Removing last and specific values from a SAS macro variable

Question

Assume we have a macro variable:

%let letters = a b c d e f g h i j;

First, I want to remove the last letter from the macro variable and assign the remaining letters to a new macro variable. Second, I want to remove any given letter from the macro variable and assign the remaining letters to a new macro variable. I have written two macros that do these things but was wondering if there is a better way of going about them. Most other programming languages have add/remove functions for this sort of thing, but it seems that SAS does not - is this accurate?

First macro:

%macro remove_last_letter(macro_var);

    %let letters_no_last = ;

        %do i = 1 %to %sysfunc(countw(&&&macro_var..))-1;
        %let this_letter = %scan(&&&macro_var.., &i.);
            %let letters_no_last = &letters_no_last. &this_letter.;
        %end;

    %put &letters_no_last.;

%mend remove_last_letter;

%remove_last_letter(letters);

yields:

a b c d e f g h i

Second macro:

%macro remove_a_letter(macro_var, letter_to_remove);

    %let letters_no_spec = ;

        %do i = 1 %to %sysfunc(countw(&&&macro_var..));
        %let this_letter = %scan(&&&macro_var.., &i.);
            %if &this_letter. ~= &letter_to_remove. %then %do;
                %let letters_no_spec = &letters_no_spec. &this_letter.;
            %end;
        %end;

    %put &letters_no_spec.;

%mend remove_a_letter;

%remove_a_letter(letters, c);

yields:

a b d e f g h i j

Answer 1

Looks like you want to remove words and not letters. Also your macros will probably be more useful if you code them so that they can work as macro functions.

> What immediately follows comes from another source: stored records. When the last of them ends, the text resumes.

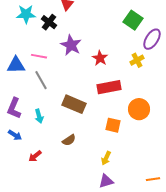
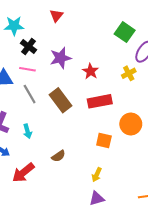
black cross: (49, 22) -> (28, 46), moved
purple star: (71, 45) -> (61, 58), turned 30
brown rectangle: (74, 104) -> (61, 100), moved, turned 30
red arrow: (35, 156) -> (23, 173), size x1.6

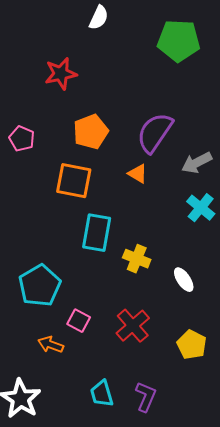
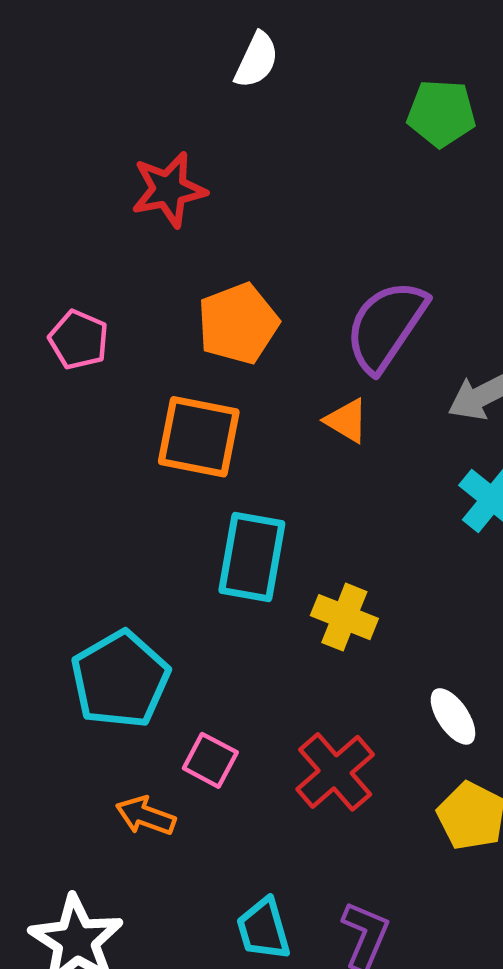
green pentagon: (179, 41) -> (441, 113), size x0.7
white ellipse: (184, 280) -> (453, 716), moved

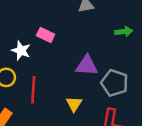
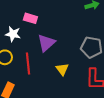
purple triangle: (87, 65) -> (46, 43), moved, turned -36

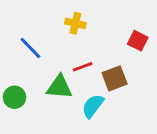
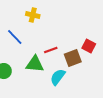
yellow cross: (75, 23) -> (33, 15), moved
red square: (138, 41) -> (89, 46), moved

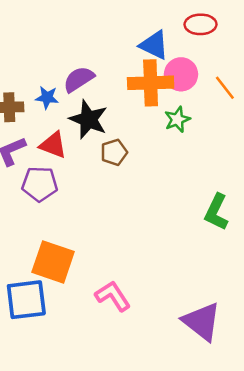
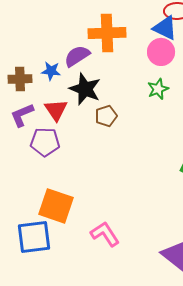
blue triangle: (154, 45) -> (165, 28), moved
orange cross: (151, 83) -> (107, 33), moved
red triangle: (53, 145) -> (56, 110), turned 35

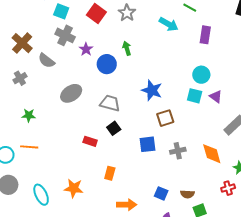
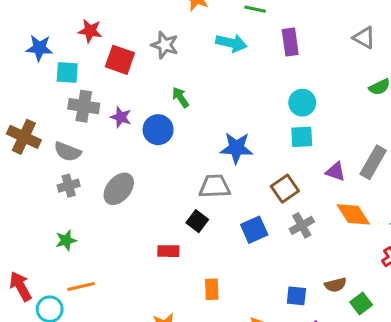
gray cross: (20, 78) -> (69, 186), moved, turned 32
purple triangle: (216, 97) -> (336, 172), moved
gray trapezoid: (110, 103) -> (215, 186), moved
brown square: (165, 118) -> (285, 189), moved

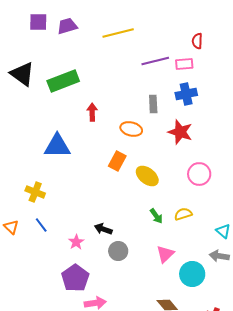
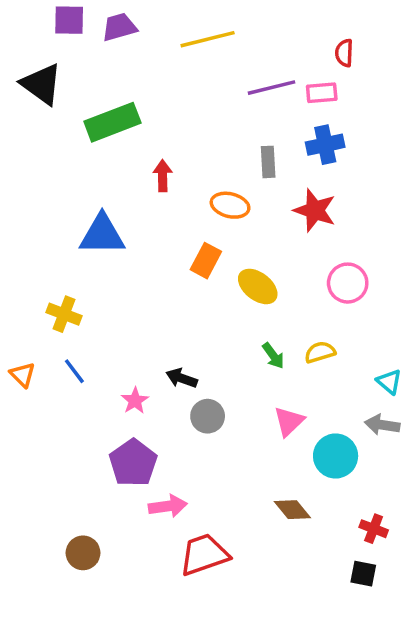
black triangle: (22, 74) -> (42, 84), moved

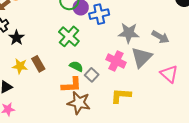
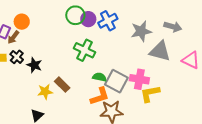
gray triangle: (141, 57) -> (160, 51), turned -45
pink cross: (116, 61) -> (139, 79), moved
gray square: (92, 75) -> (116, 81), size x1.6

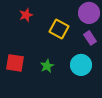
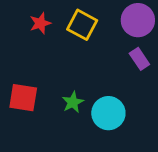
yellow square: (59, 29) -> (82, 25), moved
cyan circle: (81, 65) -> (108, 113), moved

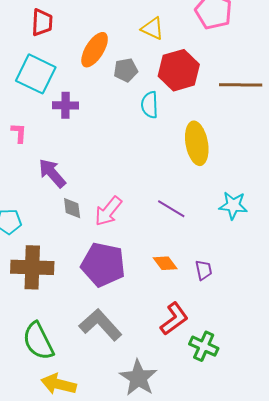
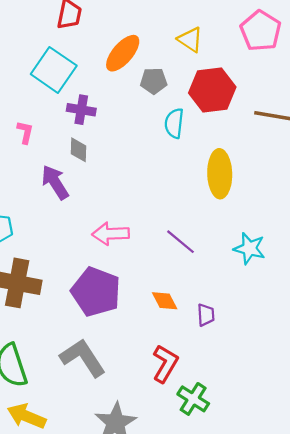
gray diamond: (72, 208) -> (78, 150), moved
pink arrow: (108, 211) -> (111, 234), turned 40
red L-shape: (174, 319) -> (165, 364), turned -32

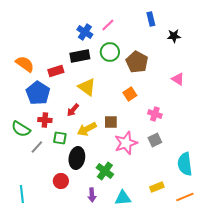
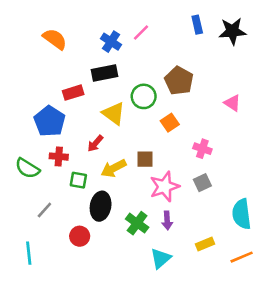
black star: (174, 36) -> (232, 31), moved, size x1.5
green circle: (110, 52) -> (144, 96), moved
orange semicircle: (25, 64) -> (55, 39), moved
gray line: (37, 147) -> (44, 210), moved
purple arrow: (92, 195) -> (167, 221), moved
cyan triangle: (123, 198) -> (161, 258), turned -36

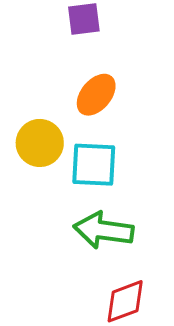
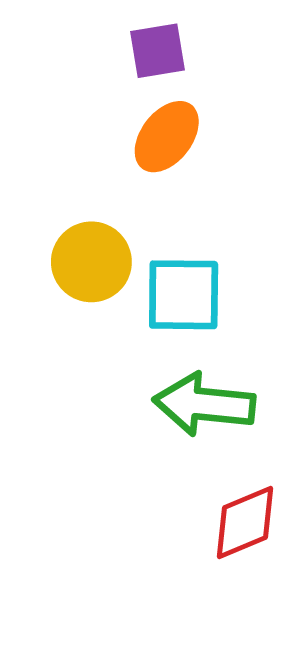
orange ellipse: (96, 95) -> (167, 137), moved

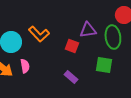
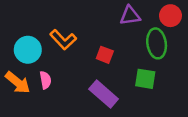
purple triangle: (88, 30) -> (130, 16), moved
purple rectangle: (71, 77) -> (104, 94), size x1.6

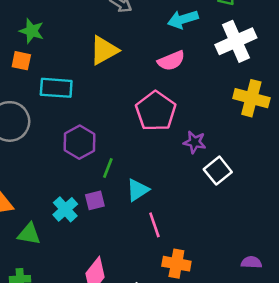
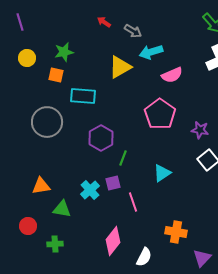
cyan arrow: (183, 19) -> (151, 52), moved
green star: (32, 31) -> (64, 52), turned -30
purple star: (195, 142) -> (200, 130), moved
cyan triangle: (138, 190) -> (162, 173), moved
pink line: (154, 225) -> (133, 202), moved

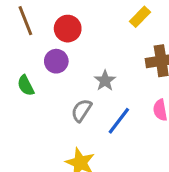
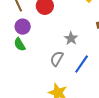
purple circle: (56, 61) -> (23, 27), moved

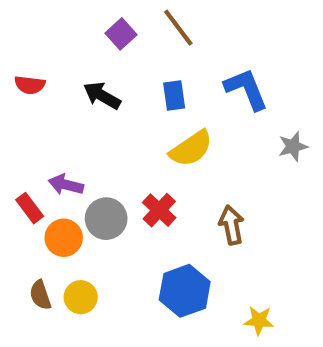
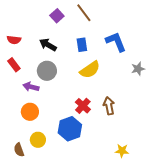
red rectangle: (30, 208) -> (14, 65), moved
red cross: (159, 210) -> (83, 106), moved
gray circle: (106, 219) -> (47, 71), moved
blue hexagon: (185, 291) -> (70, 129), moved
brown semicircle: (40, 295) -> (19, 150), moved

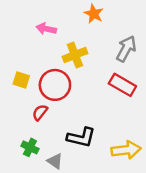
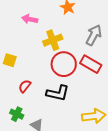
red circle: (55, 85) -> (64, 64), moved
black L-shape: (81, 137) -> (58, 93), moved

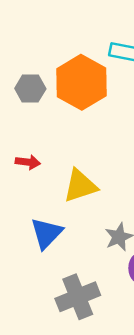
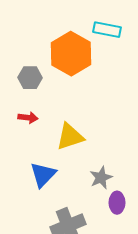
gray hexagon: (30, 89) -> (30, 78), moved

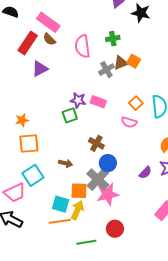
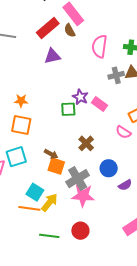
blue circle: (108, 163) -> (109, 168), moved
orange square: (79, 191) -> (56, 166), moved

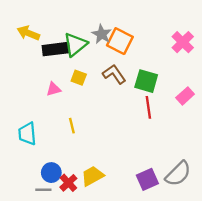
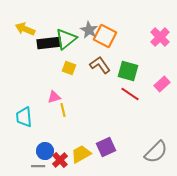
pink triangle: (54, 89) -> (54, 97), moved
red line: (148, 107) -> (130, 94), turned -48
purple square: (147, 179) -> (106, 147), moved

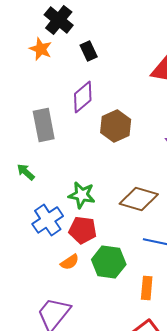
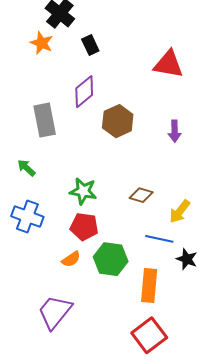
brown diamond: (139, 199) -> (141, 195), size x0.6
blue cross: (48, 220) -> (27, 216), moved, turned -36
orange rectangle: (147, 288) -> (149, 286), size x1.4

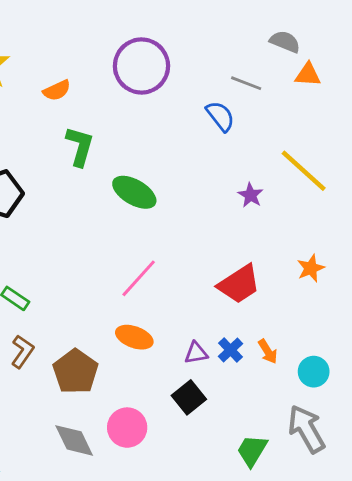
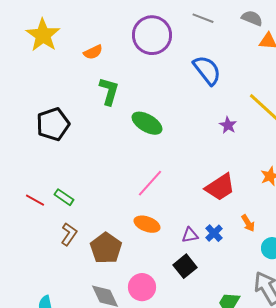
gray line: (246, 83) -> (203, 18), moved
blue semicircle: (220, 116) -> (207, 70), size x1.4
orange arrow: (268, 352) -> (248, 223), moved

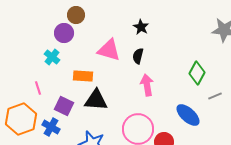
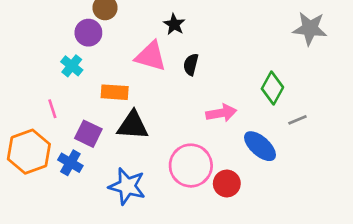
black star: (141, 27) -> (174, 24), moved
pink arrow: (147, 85) -> (221, 113), moved, turned 90

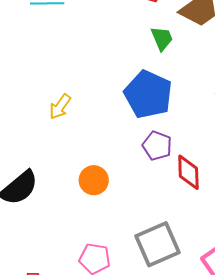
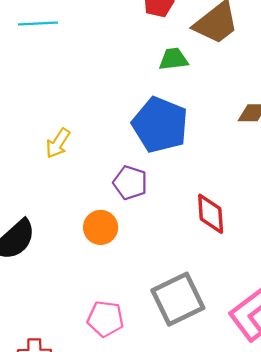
green trapezoid: (162, 38) -> (173, 59), turned -72
purple pentagon: (157, 146) -> (130, 183), moved

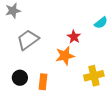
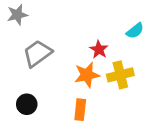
yellow cross: (94, 76) -> (120, 75), moved
orange rectangle: (43, 82) -> (80, 110), moved

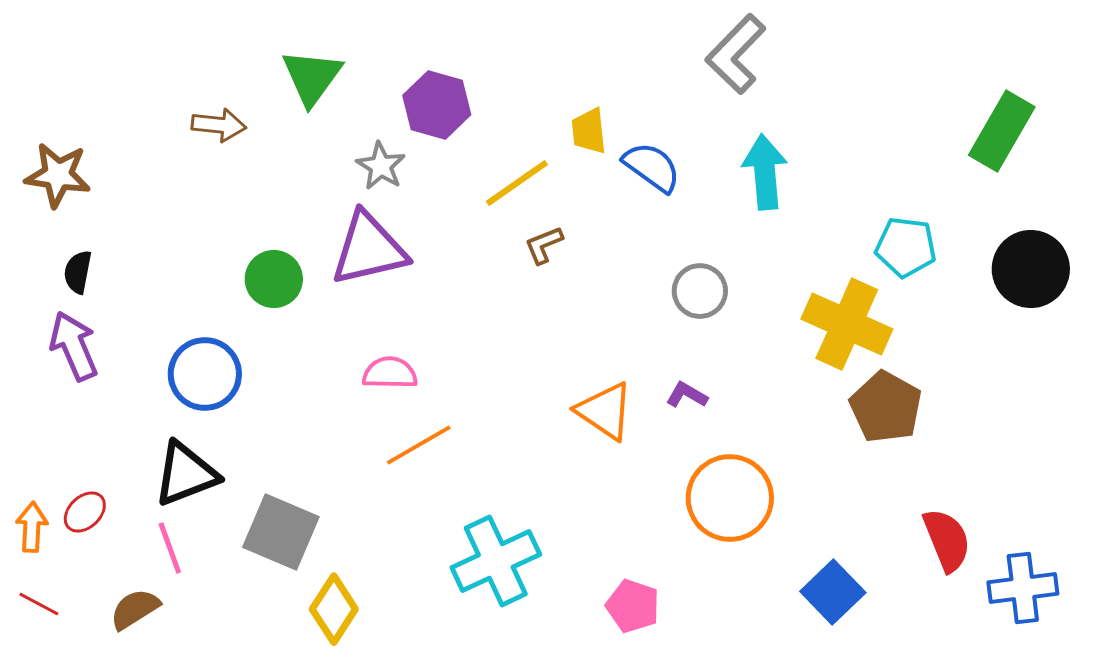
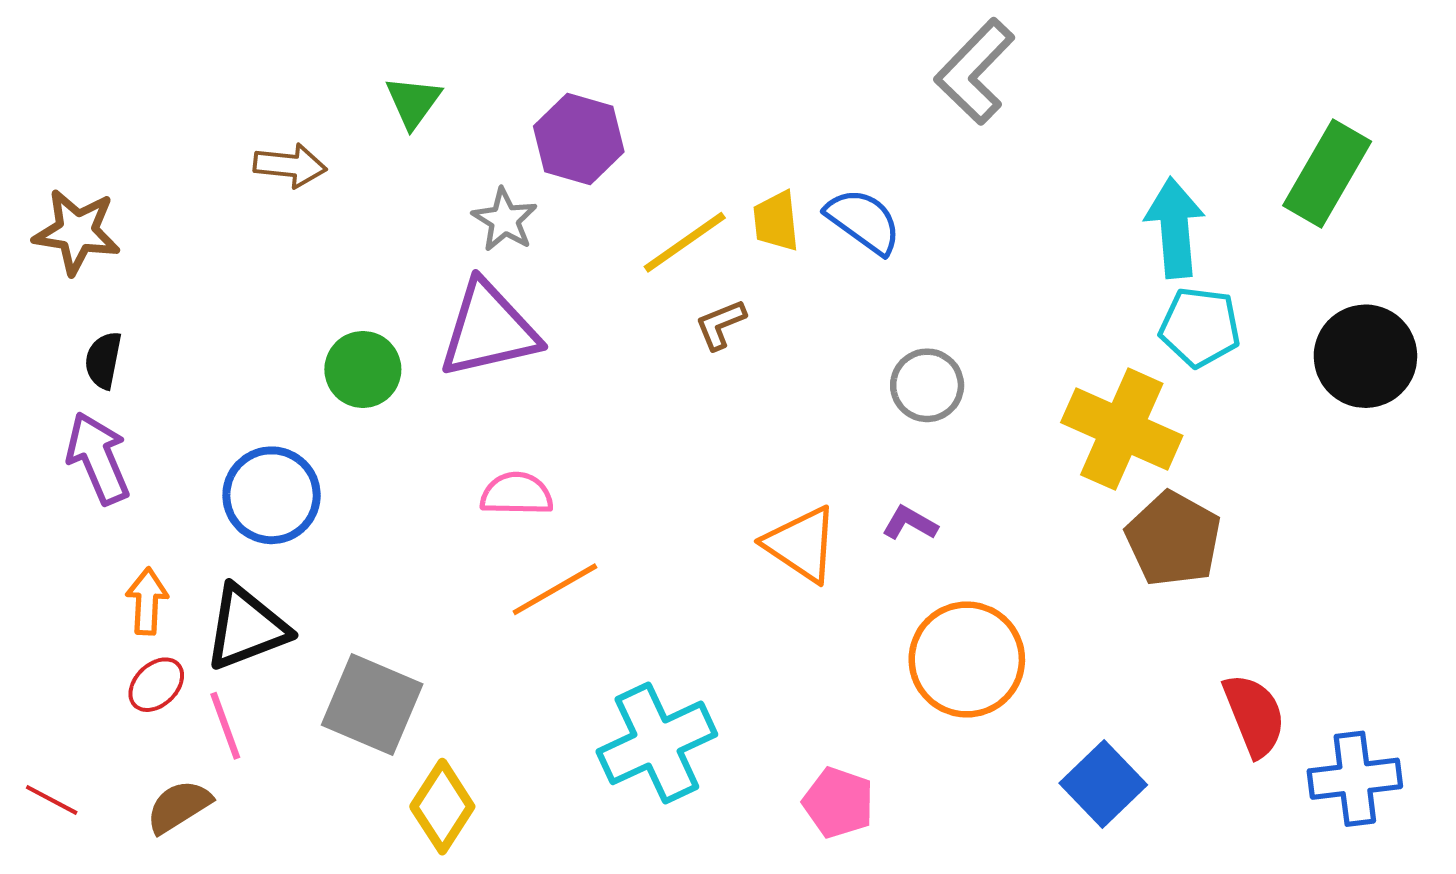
green triangle: (312, 77) -> (413, 102), size x0.7
yellow trapezoid: (589, 131) -> (776, 221), moved
cyan arrow: (765, 172) -> (1175, 228), moved
red ellipse: (85, 512) -> (156, 685), moved
orange arrow: (32, 527) -> (147, 601), moved

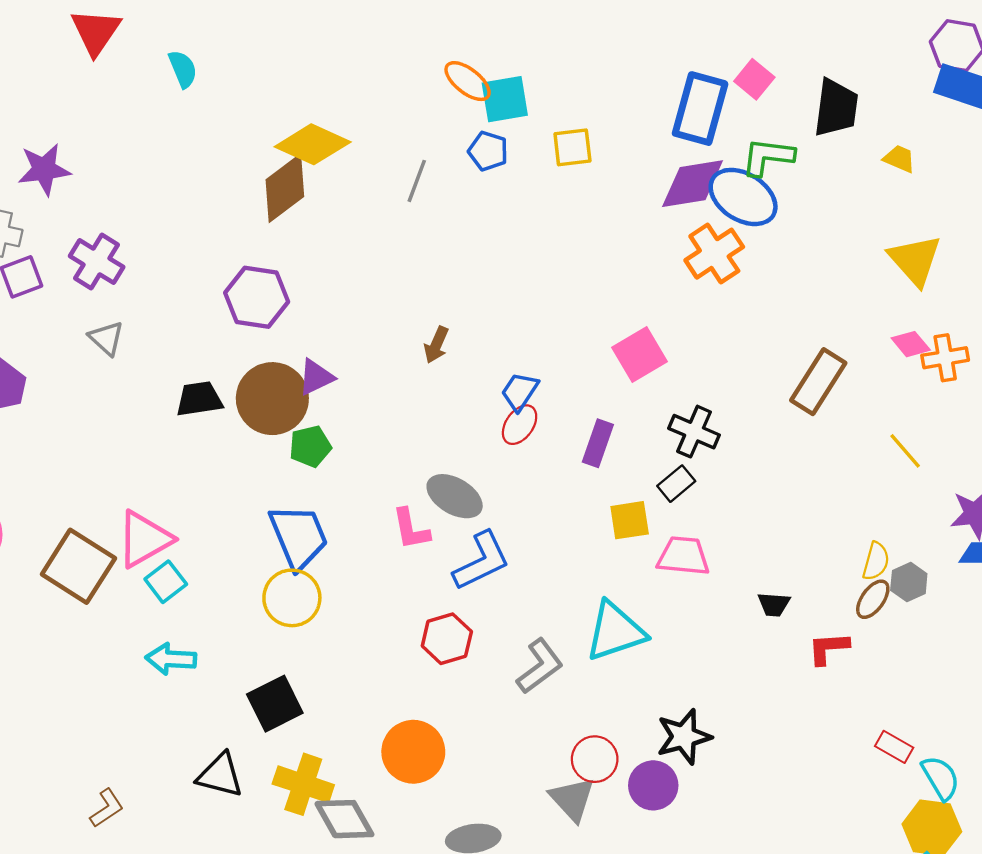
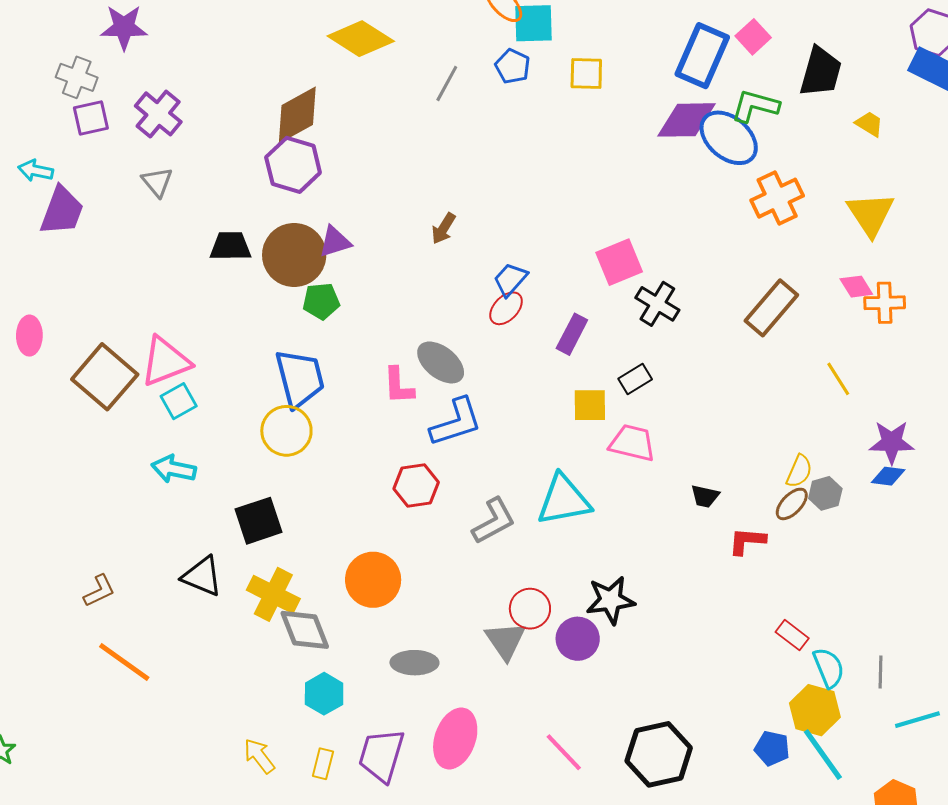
brown diamond: (285, 188) -> (297, 115), moved
orange cross: (714, 254) -> (777, 198), moved
black cross: (694, 432) -> (657, 304), moved

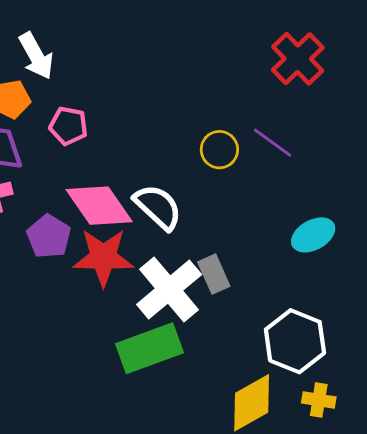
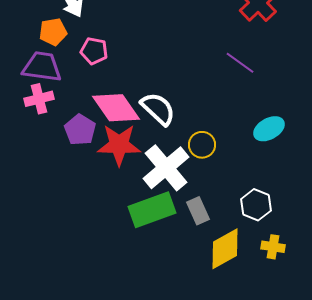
yellow circle: (219, 150) -> (202, 145), moved
gray rectangle: (214, 274) -> (198, 211), moved
white hexagon: (295, 341) -> (256, 205), size x0.7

To remove the last word you just need to know how long it is. You do not need to return anything if the list doesn't have at least two words.

%macro remove_last_word(list);
%if %sysfunc(countw(&list,%str( ))) > 1 %then
%substr(&list,1,%length(&list)-%length(%scan(&list,-1,%str( ))))
;
%mend remove_last_word;
%put %remove_last_word(a b c d);

If you want to remove all occurrences of a word then the TRANWRD() function is good for that. Make sure to add leading and trailing delimiters to both the list and the word so that it does not match part of a longer word in the list.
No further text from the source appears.